■ **Problem description**: Nothing in the entries may be altered; copy them all exactly.
[Input — start]
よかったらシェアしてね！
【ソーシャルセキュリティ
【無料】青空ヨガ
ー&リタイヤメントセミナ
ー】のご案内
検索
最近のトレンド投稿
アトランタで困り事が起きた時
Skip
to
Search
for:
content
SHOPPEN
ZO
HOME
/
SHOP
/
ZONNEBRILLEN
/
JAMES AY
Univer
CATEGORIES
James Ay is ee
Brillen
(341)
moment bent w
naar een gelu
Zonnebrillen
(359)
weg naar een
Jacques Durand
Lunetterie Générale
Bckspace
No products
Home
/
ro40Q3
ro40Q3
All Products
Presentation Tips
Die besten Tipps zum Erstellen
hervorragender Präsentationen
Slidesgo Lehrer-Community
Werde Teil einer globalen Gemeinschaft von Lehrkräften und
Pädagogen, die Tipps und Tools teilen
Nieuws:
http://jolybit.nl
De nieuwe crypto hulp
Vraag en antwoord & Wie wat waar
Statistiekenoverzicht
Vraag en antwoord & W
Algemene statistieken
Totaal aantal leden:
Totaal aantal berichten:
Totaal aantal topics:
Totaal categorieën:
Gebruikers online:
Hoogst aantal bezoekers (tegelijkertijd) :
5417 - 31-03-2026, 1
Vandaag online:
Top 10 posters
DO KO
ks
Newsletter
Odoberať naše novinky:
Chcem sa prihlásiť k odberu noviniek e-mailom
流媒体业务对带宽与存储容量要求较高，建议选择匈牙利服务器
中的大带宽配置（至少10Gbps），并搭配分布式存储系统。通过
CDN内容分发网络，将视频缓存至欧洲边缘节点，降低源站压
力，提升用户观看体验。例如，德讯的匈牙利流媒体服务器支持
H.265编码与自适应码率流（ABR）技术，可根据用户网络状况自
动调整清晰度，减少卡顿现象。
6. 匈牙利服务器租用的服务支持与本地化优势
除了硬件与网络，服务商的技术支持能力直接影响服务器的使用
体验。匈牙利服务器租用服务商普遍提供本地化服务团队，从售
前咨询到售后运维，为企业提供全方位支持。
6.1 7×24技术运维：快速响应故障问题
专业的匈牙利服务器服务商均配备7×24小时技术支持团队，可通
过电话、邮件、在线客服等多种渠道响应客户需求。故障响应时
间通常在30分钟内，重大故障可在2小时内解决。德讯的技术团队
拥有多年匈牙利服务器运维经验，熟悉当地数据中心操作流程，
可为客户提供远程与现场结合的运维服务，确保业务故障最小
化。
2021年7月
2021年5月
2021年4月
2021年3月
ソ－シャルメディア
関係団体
[Input — finish]
■ **Written response**:
よかったらシェアしてね！
【ソーシャルセキュリティ
【無料】青空ヨガ
ー&リタイヤメントセミナ
ー】のご案内
検索
最近のトレンド投稿
アトランタで困り事が起きた時
Skip
to
Search
for:
content
SHOPPEN
ZO
HOME
/
SHOP
/
ZONNEBRILLEN
/
JAMES AY
Univer
CATEGORIES
James Ay is ee
Brillen
(341)
moment bent w
naar een gelu
Zonnebrillen
(359)
weg naar een
Jacques Durand
Lunetterie Générale
Bckspace
No products
Home
/
ro40Q3
ro40Q3
All Products
Presentation Tips
Die besten Tipps zum Erstellen
hervorragender Präsentationen
Slidesgo Lehrer-Community
Werde Teil einer globalen Gemeinschaft von Lehrkräften und
Pädagogen, die Tipps und Tools teilen
Nieuws:
http://jolybit.nl
De nieuwe crypto hulp
Vraag en antwoord & Wie wat waar
Statistiekenoverzicht
Vraag en antwoord & W
Algemene statistieken
Totaal aantal leden:
Totaal aantal berichten:
Totaal aantal topics:
Totaal categorieën:
Gebruikers online:
Hoogst aantal bezoekers (tegelijkertijd) :
5417 - 31-03-2026, 1
Vandaag online:
Top 10 posters
DO KO
ks
Newsletter
Odoberať naše novinky:
Chcem sa prihlásiť k odberu noviniek e-mailom
流媒体业务对带宽与存储容量要求较高，建议选择匈牙利服务器
中的大带宽配置（至少10Gbps），并搭配分布式存储系统。通过
CDN内容分发网络，将视频缓存至欧洲边缘节点，降低源站压
力，提升用户观看体验。例如，德讯的匈牙利流媒体服务器支持
H.265编码与自适应码率流（ABR）技术，可根据用户网络状况自
动调整清晰度，减少卡顿现象。
6. 匈牙利服务器租用的服务支持与本地化优势
除了硬件与网络，服务商的技术支持能力直接影响服务器的使用
体验。匈牙利服务器租用服务商普遍提供本地化服务团队，从售
前咨询到售后运维，为企业提供全方位支持。
6.1 7×24技术运维：快速响应故障问题
专业的匈牙利服务器服务商均配备7×24小时技术支持团队，可通
过电话、邮件、在线客服等多种渠道响应客户需求。故障响应时
间通常在30分钟内，重大故障可在2小时内解决。德讯的技术团队
拥有多年匈牙利服务器运维经验，熟悉当地数据中心操作流程，
可为客户提供远程与现场结合的运维服务，确保业务故障最小
化。
2021年7月
2021年5月
2021年4月
2021年3月
ソ－シャルメディア
関係団体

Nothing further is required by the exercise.